Question: I want RPM Remote Print Manager® ("RPM") to copy the data file to a directory I specify without printing it or running a program. How do I accomplish this?
Answer: you can accomplish this using the Archive to Folder action in RPM. Archive to Folder is exceptionally flexible and valuable in many situations. In this FAQ, we'll focus on simply writing to disk. In the end, we'll reference other articles which explain expanded features.
You have probably noticed that most print servers don't archive print jobs to disk. RPM may be unique in this respect.
How to save the file without the printer
Saving your print jobs without actually printing them is surprisingly common. There are many reasons for doing this, including migrating your library of company data to a new server or document storage system.
Another use is to save a copy of your source print job as you print. Along those lines, many people keep a copy of their print job, converted to PDF. The Archive to Folder action plays a role there, too.
Step 1: determine the name of your print queue
There are two ways you could do this. The first is to look at the setup on your sending system. The second might be easiest; start the RPM service and run the RPM user interface from the Windows programs menu.

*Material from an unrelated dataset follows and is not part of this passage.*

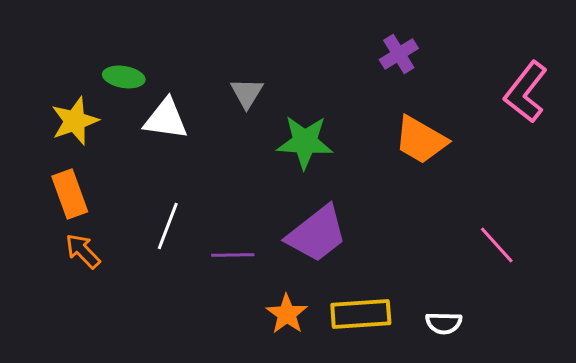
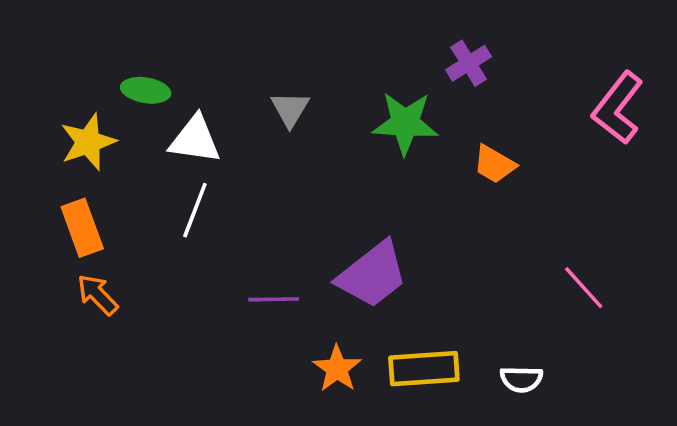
orange trapezoid: (421, 140) -> (494, 164), size x0.7
green star: (305, 142) -> (405, 123), moved
white line: (168, 226) -> (195, 210), moved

Then, send print jobs and see what queue RPM creates containing your print jobs.
Step 2: add an archive action to this queue
Double-click on the queue name in the RPM user interface.
You don't need to worry about adding a transform for this example.
Let's add an Archive to Folder action. Look for the button that says, "Add Action." To the left of that is a drop list of actions. Select "Archive to Folder," then click the "Add Action" button.
The Archive to Folder setup
In this example, you won't be archiving to a shared folder, so that you won't need Credentials. However, if you need to use shared folders, please see this page.
Click the Browse button, use the Windows dialog to select the folder, then click OK.
The default file name is probably OK. You can certainly try it, then change the file name if you prefer.
You can experiment with the File Creation options, although "Create New File" is probably a sound first choice.